My idea: It's easy to show that $dim_{k(x)}(\Omega_{X_{y}/k(y)}\otimes k(x)) = dim_{k(x)}(\Omega_{X/Y}\otimes k(x))$. This means that for each $x$ in $f^{-1}(y)$, there is a neighborhood $U_{x}$ such that $dim_{k(z)}(\Omega_{X/Y}\otimes k(z))\leq n$ for all $z\in U_{x}$. Somehow we need to find a (possibly smaller) neighborhood for which the reverse inequality holds.
If $y$ were a closed point, so that $p:X_{y}\hookrightarrow X$ is a closed immersion, then since $X_{y}$ is quasi-compact we can take a finite number of $U_{x_{i}}$ to cover $p(X_{y})$. Then $U=\cap_{i=1}^{n} f(U_{x_{i}})$ is an open subset of $Y$ containing $y$, since $f$ is flat hence open. Then the claim is that this $U$ works. Don't know about the case where $y$ isn't a closed point. also, don't see how proper comes into play.
This feels dlose to right to me, but who knows. Actually, if it helps to keep the assumption that $y$ is closed, then keep it since this is the only case which interests me anyways.

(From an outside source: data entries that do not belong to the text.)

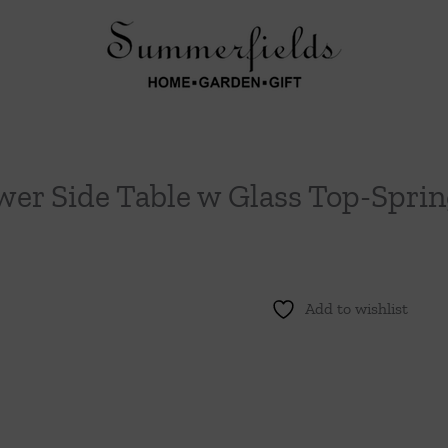
wer Side Table w Glass Top-Spri
Add to wishlist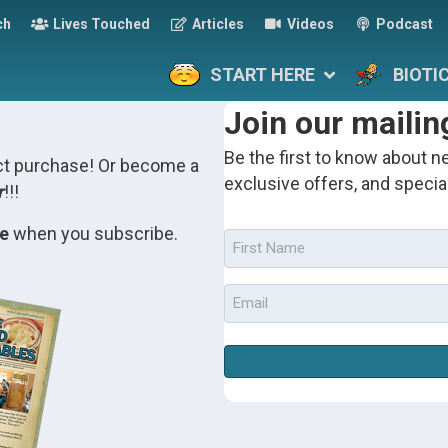
ch
Lives Touched
Articles
Videos
Podcast
START HERE
BIOTI
Join our mailing
Be the first to know about ne
uct purchase! Or become a
exclusive offers, and specia
r
!!!
de
when you subscribe.
First
Name
(Required)
Email
(Required)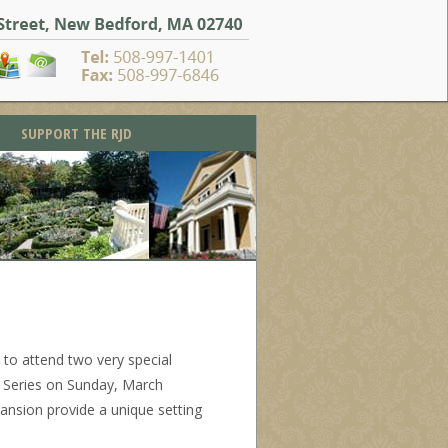
SUPPORT THE RJD
to attend two very special
s Series on Sunday, March
mansion provide a unique setting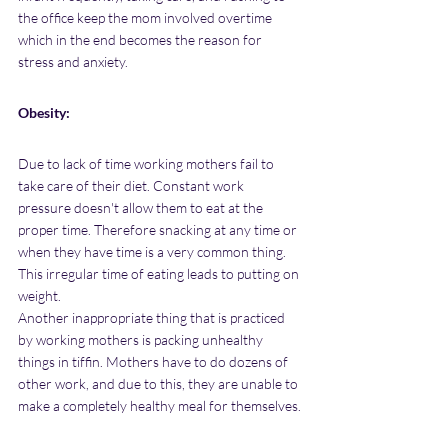
the office keep the mom involved overtime 
which in the end becomes the reason for 
stress and anxiety.
Obesity:
Due to lack of time working mothers fail to 
take care of their diet. Constant work 
pressure doesn't allow them to eat at the 
proper time. Therefore snacking at any time or 
when they have time is a very common thing. 
This irregular time of eating leads to putting on 
weight. 
Another inappropriate thing that is practiced 
by working mothers is packing unhealthy 
things in tiffin. Mothers have to do dozens of 
other work, and due to this, they are unable to 
make a completely healthy meal for themselves.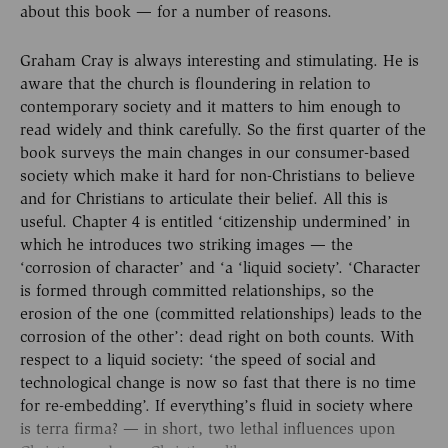
about this book — for a number of reasons.
Graham Cray is always interesting and stimulating. He is
aware that the church is floundering in relation to
contemporary society and it matters to him enough to
read widely and think carefully. So the first quarter of the
book surveys the main changes in our consumer-based
society which make it hard for non-Christians to believe
and for Christians to articulate their belief. All this is
useful. Chapter 4 is entitled ‘citizenship undermined’ in
which he introduces two striking images — the
‘corrosion of character’ and ‘a ‘liquid society’. ‘Character
is formed through committed relationships, so the
erosion of the one (committed relationships) leads to the
corrosion of the other’: dead right on both counts. With
respect to a liquid society: ‘the speed of social and
technological change is now so fast that there is no time
for re-embedding’. If everything’s fluid in society where
is terra firma? — in short, two lethal influences upon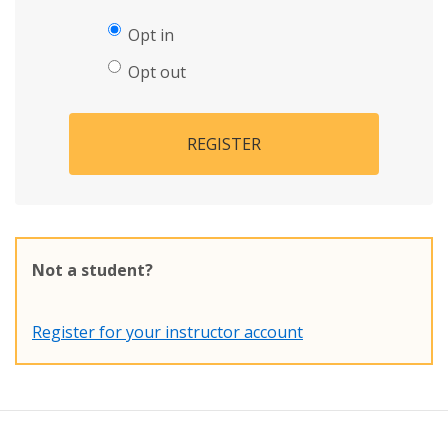
Opt in
Opt out
REGISTER
Not a student?
Register for your instructor account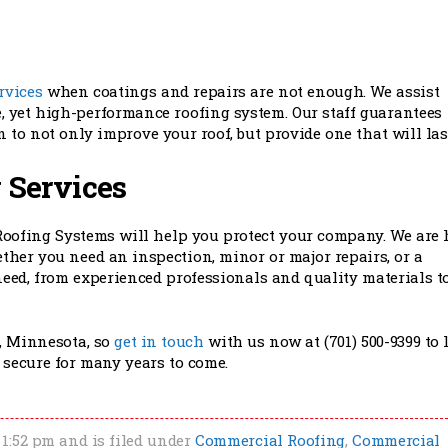
rvices
when coatings and repairs are not enough. We assist
 yet high-performance roofing system. Our staff guarantees
 to not only improve your roof, but provide one that will las
 Services
Roofing Systems will help you protect your company. We are 
ther you need an inspection, minor or major repairs, or a
eed, from experienced professionals and quality materials t
, Minnesota, so
get in touch
with us now at (701) 500-9399 to 
d secure for many years to come.
 1:52 pm and is filed under
Commercial Roofing
,
Commercial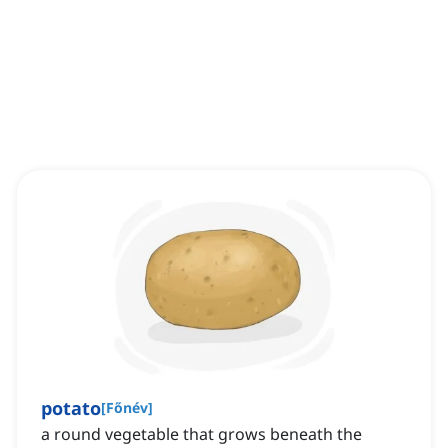
potato
[
Főnév
]
a round vegetable that grows beneath the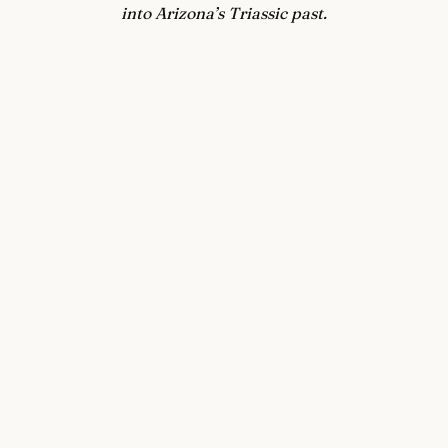
into Arizona’s Triassic past.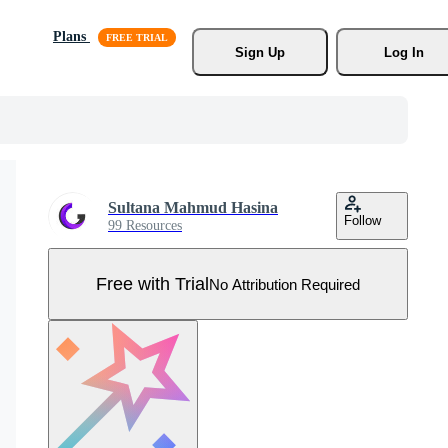
Plans
Sign Up
Log In
Sultana Mahmud Hasina
Follow
99 Resources
Free with Trial
No Attribution Required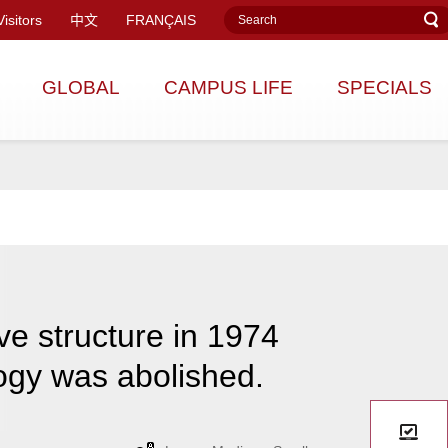
Visitors
中文
FRANÇAIS
GLOBAL
CAMPUS LIFE
SPECIALS
ve structure in 1974
ogy was abolished.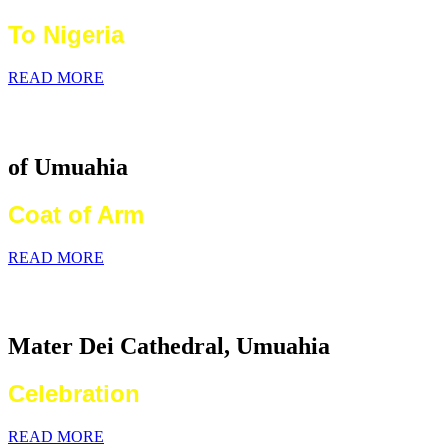
To Nigeria
READ MORE
Catholic Diocese
of Umuahia
Coat of Arm
READ MORE
2026 World Communications Day
Mater Dei Cathedral, Umuahia
Celebration
READ MORE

Let X be a locally noetherian scheme, and F a coherent sheaf on X. Then the free locus of F is an open subset of X and the function $x\mapsto \textrm{Rank}F_{x}$ is locally constant on the free locus.
This can be shown by reducing to the affine case X=Spec(A). If M is a finitely generated A-module and $\mathfrak{p}\subset A$ a prime ideal, such that $M_{\mathfrak{p}}$ is free over $A_{\mathfrak{p}}$ with basis $\frac{x_{1}}{1},\ldots,\frac{x_{n}}{1}$, then the morphism $f:A^{n}\to M$ sending the standard basis to $x_{i}$ is an isomorphism at $\mathfrak{p}$. Since the kernel and cokernel of this morphism have closed support in Spec(A), f is an isomorphism on an open set containing $\mathfrak{p}$.
Now you can apply this to $\Omega_{X/Y}$.
Edit: Smoothness is an open property on Y: Let $U\subset X$ be the smooth locus of f (this is an open set, as shown above). Then the singular locus $Sing(f)=X\backslash U$ is closed. Since f is proper it is a closed map. So $Y\backslash f(Sing(f))$ is open.
You'll find theorems of this type in EGA IV.